Czech labour unions have postponed a nationwide transport strike against the government's fiscal reforms until Thursday, June 16. Originally the strike was to have taken place on Monday but the unions backed down following a decision by the Prague Municipal Court at the weekend. The court ruled that organisers had failed to give necessary advance warning of three working days and banned the strike as a result.
Railway union head Jaroslav Pejsa said on Czech Television on Sunday that the strike, now moved to Thursday, will last a full 24 hours. The nationwide protest action is expected to paralyse public transport in Prague and other major cities and towns. Blockades in key areas of major highways and routes are also expected. The police force is preparing to monitor developments on the day to try and keep situations from getting out of hand and to keep traffic moving.
In related news, union representatives have questioned the Prague Municipal Court’s ban as well as the court’s impartiality. According to the unions, the advance warning cited in its decision did not apply in this case, arguing the strike was “in the economic interest of all”. On Saturday, the unions were caught off guard by the court’s decision even as heads arrived for last-minute negotiations with the government. This prompted heated response by representatives who called the cabinet ‘cowardly’ and the court decision a mere ‘scrap of paper’. Despite postponing the strike, the unions say they will file a complaint with the International Labour Organisation, due to meet in Geneva.
Had the original strike gone ahead on Monday, the unions could have been held accountable for all damages and losses, which had been estimated to reach as high as 200 million crowns. On Saturday Prime Minister Petr Nečas warned the unions that if it did go ahead they would be held accountable for every crown.
A poll commissioned by public broadcaster Czech TV and conducted by the SC&C agency has suggested that three-fifths of Czechs support the planned public transport strike but by the same number disagree with blockades on major highways and roads. A quarter of those queried said they would actively take part if it were a general strike. The poll was conducted on June 10 and 11 relying on almost 700 respondents. Half of those asked said the government’s planned reforms, including changes to the health care and pension systems, were ‘unacceptable’, while a quarter disliked them but said they were necessary.
President Václav Klaus has rejected a call to apologise for injustices committed against ethnic Germans in Czechoslovakia after World War II, saying that apologies were not the means of addressing differences over who bore responsibility for the war and related acts. On Saturday the chairman of the Sudetendeutsche Landsmannschaft, Franz Pany, questioned why Prague had not made a similar gesture to that of Queen Elizabeth II on her recent visit to Ireland. The Sudetendeutsche Landsmannschaft represents ethnic Germans who were expelled from Czechoslovakia after World War II.
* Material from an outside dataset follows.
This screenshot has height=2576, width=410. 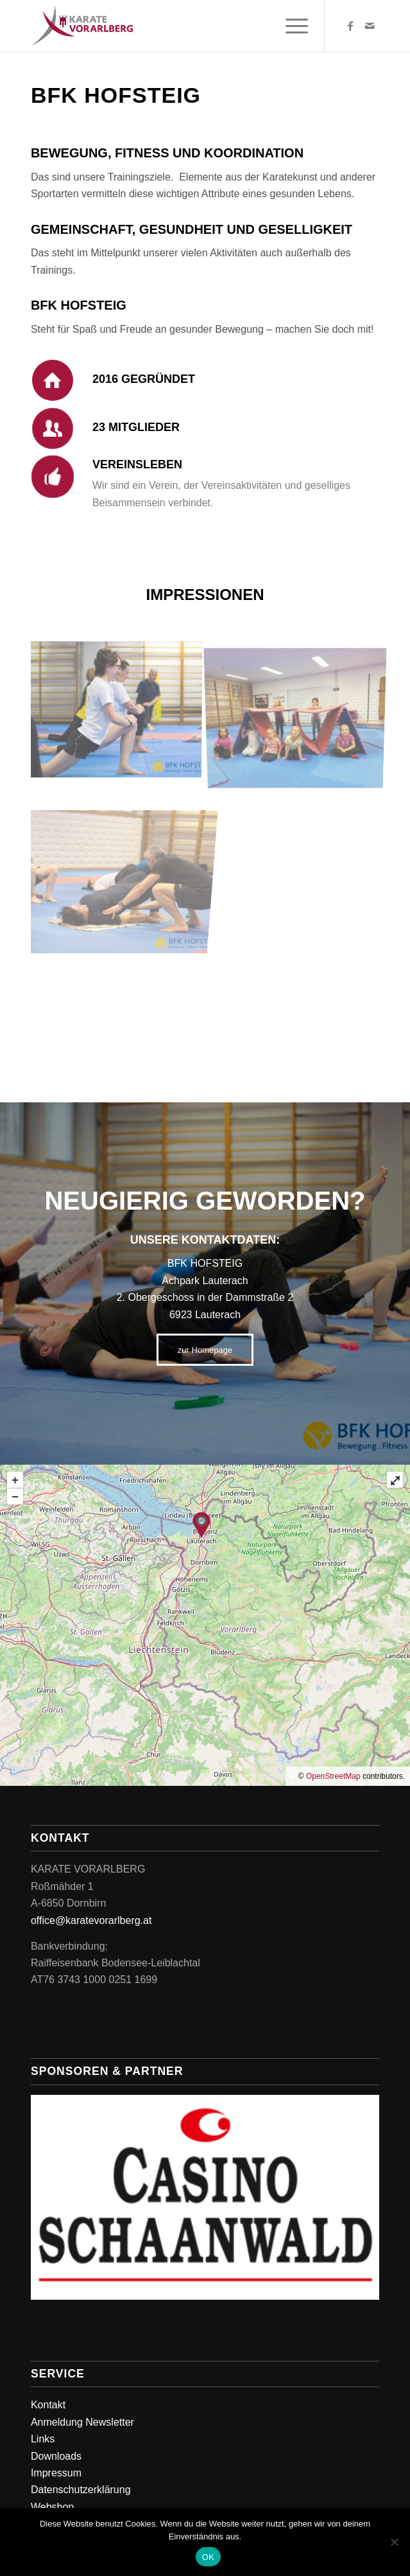 What do you see at coordinates (290, 25) in the screenshot?
I see `[Menü]` at bounding box center [290, 25].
But Mr Klaus reacted by saying that some on the German side had rejected all apologies until now. He also said calling for an apology on the anniversary of the destruction of the village of Lidice by the Nazis 69 years ago was highly insensitive. On Saturday, some 3,000 people in the Czech Republic attended a memorial ceremony in Lidice, near Prague, where 69 years ago all male inhabitants aged 15 and higher were shot and all women and many children were sent to concentration camps. The destruction of the village was one of the most infamous acts of reprisal by the Nazis for the assassination of the acting Reichsprotektor Reinhard Heydrich.
Two police officers, a passenger they were escorting to a sobering-up station and the driver of a second vehicle, were killed in the early hours of Sunday in a head-on collision. The accident took place at around 4 am near the South Bohemian town of Hluboká nad Vltavou. A spokeswoman said the officers were from a unit in Písek. The authorities were alerted to the accident by a driver who only narrowly avoided the crash. The cause of the accident has not been revealed and the driver of the second car, a red Opel which caught fire after the crash, has not been identified.
Some 25,000 people in attendance were able to see classic heavy metal band Iron Maiden on Saturday as they performed at a rock festival at Prague’s Výstaviště fair ground, just off of Stromovka Park. The band, led by singer Bruce Dickinson, featured songs off of their new album and also classics like The Number of the Beast. Other bands to perform on Saturday included Kreator and Korn.
Czech MotoGP rookie Karel Abraham finished seventh in the British Grand Prix, a day after posting his best-ever qualifying performance in his career. Despite getting off to a poor start, passed by five riders, the racer was able to come back, tying for his best finish earlier this year in Spain. Abraham, who races for Cardion AB Motoracing, is in tenth spot in the overall MotoGP standings.
Cloudy skies but some sunny periods are expected on Monday; daytime temperatures should reach highs of around 22 degrees Celsius.